Reputation: 560
In the dataset below, how could I create a new column min.diff
that reports, for a given observation x
, the minimum distance between x
and any other observation y
within its group (identified by the group
column)? I would like to measure the distance between x
and y
by abs(x-y)
.
set.seed(1)
df <- data.frame(
group = c('A', 'A', 'A', 'B', 'B', 'C', 'C', 'C'),
value = sample(1:10, 8, replace = T)
)
Expected output:
group value min.diff
1 A 9 2
2 A 4 3
3 A 7 2
4 B 1 1
5 B 2 1
6 C 7 4
7 C 2 1
8 C 3 1
I prefer a solution using dplyr
.
The only way that I have in my mind is to extend the dataframe by adding more rows to get each possible pair within groups, calculating distances and then filtering out the smallest value in each group.
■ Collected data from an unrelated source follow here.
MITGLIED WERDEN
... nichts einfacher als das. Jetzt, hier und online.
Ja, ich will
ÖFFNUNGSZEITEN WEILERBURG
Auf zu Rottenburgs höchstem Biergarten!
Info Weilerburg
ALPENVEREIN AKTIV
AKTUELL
Is there a more compact way?
Upvotes: 0
Views: 642
Reputation: 685
If the order doesn't matter...
library(dplyr)
df %>%
arrange(group, value) %>% #Order ascending by value, within each group
group_by(group) %>%
mutate(min.diff = case_when(lag(group) == group & lead(group) == group ~ min(c(abs(value - lag(value)), abs(value - lead(value))), na.rm = T), #If the "group" for the previous and next entry are the same as the current group, take the smallest of the two differences
lag(group) == group ~ abs(value - lag(value)), #Otherwise, if only the previous entry's group is the same as the current one, take the difference from the previous
lead(group) == group ~ abs(value - lead(value)) #Otherwise, if only the next entry's group is the same as the current one, take the difference from the next
)
) %>%
ungroup()
# group value min.diff
# <chr> <int> <int>
# 1 A 4 3
# 2 A 7 2
# 3 A 9 2
# 4 B 1 1
# 5 B 2 1
# 6 C 2 1
# 7 C 3 1
# 8 C 7 4
If the order is important, you could add in an index and rearrange it after, like so:
library(dplyr)
df %>%
group_by(group) %>%
mutate(index = row_number()) %>% #create the index
arrange(group, value) %>%
mutate(min.diff = case_when(lag(group) == group & lead(group) == group ~ min(c(abs(value - lag(value)), abs(value - lead(value))), na.rm = T),
lag(group) == group ~ abs(value - lag(value)),
lead(group) == group ~ abs(value - lead(value))
)
) %>%
ungroup() %>%
arrange(group, index) %>% #rearrange by the index
select(-index) #remove the index
# group value min.diff
# <chr> <int> <int>
# 1 A 9 2
# 2 A 4 3
# 3 A 7 2
# 4 B 1 1
# 5 B 2 1
# 6 C 7 4
# 7 C 2 1
# 8 C 3 1
Upvotes: 0
Reputation: 388907
We can use map_dbl
to subtract current value with all other values and select the minimum from it for each group
.
library(dplyr)
library(purrr)
df %>%
group_by(group) %>%
mutate(min.diff = map_dbl(row_number(), ~min(abs(value[-.x] - value[.x]))))
# group value min.diff
# <chr> <int> <dbl>
#1 A 9 2
#2 A 4 3
#3 A 7 2
#4 B 1 1
#5 B 2 1
#6 C 7 4
#7 C 2 1
#8 C 3 1
Upvotes: 1
Reputation: 887048
We can use combn
to do the pairwise difference between 'value', get the min
of the abs
olute values
library(dplyr)
df1 <- df %>%
mutate(new = min(abs(combn(value, 2, FUN = function(x) x[1] - x[2]))))
If we want to get the min
imum between a given element i.e. first
from the rest
df1 <- df %>%
mutate(new = min(abs(value[-1] - first(value))))
Upvotes: 1